# varroa mite treatment



## WWW (Feb 6, 2011)

If you have some oxalic acid you can use oxalic vapor for the last treatment, one can treat when the temperatures drop to as low as freezing.


----------



## rlsiv (Feb 26, 2011)

If you can get your hands on the Mite-away-quick-strips, I believe they're good down to about 50 degrees?
Not sure how cold it is in NY right now though.


----------



## wildbranch2007 (Dec 3, 2008)

did you get the second treatment on while the temps were still high enough? how much of the apiguard is still on the card? if you got it on and some,most of it is gone, you mite be ok. could do a sticky board and see how many mites are dropping. its cold enough now that i'm not sure maqs would work either, although the bees were flying yesterday. one option is it you just put the apiguard on, on a warm day(soon) could move the card between the brood chambers(more heat in the cluster)


----------



## PappyMAINEiac (Sep 23, 2006)

rlsiv said:


> If you can get your hands on the Mite-away-quick-strips, I believe they're good down to about 50 degrees?
> Not sure how cold it is in NY right now though.

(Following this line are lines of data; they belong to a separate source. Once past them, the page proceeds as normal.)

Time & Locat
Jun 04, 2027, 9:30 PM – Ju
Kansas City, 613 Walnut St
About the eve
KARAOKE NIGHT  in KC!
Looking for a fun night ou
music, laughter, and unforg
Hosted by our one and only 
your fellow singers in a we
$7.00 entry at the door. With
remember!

Yes here is an excerpt from MAQS instructions. "Outside daytime temperature highs should be between 50 - 92ºF on days of application." 
I have used them and in the colder temps I think bee mortality is not much of a factor. It is a one time, 7 day treatment, but the first 3 days is when the treatment is working the most. If you can get 3 days with the avg. temps above 50 you will be alright.


----------



## Drone On (Mar 19, 2005)

You might also consider using Hop Guard.C


----------



## Katharina (May 2, 2011)

Go for the Hopguard. No temperature restrictions at all. Put in two strips into each deep brood box, and replace weekly for 3 sessions.


----------



## Michael B (Feb 6, 2010)

Hopguard is not approved for use in every state. I believe New York is still not on the approved list.


----------



## cklspencer (Jun 21, 2010)

Don't be scared to use the apiguard when the temps are a little cooler. Sometimes we get weird weather her where I'm at. We apply a 25g amount on a card (same and Randy Oliver) and stick it in the middle of the brood boxes. Even though the temps out side are cooler the temp in the middle of the hive is still warm enough for the Apiguard to function.


----------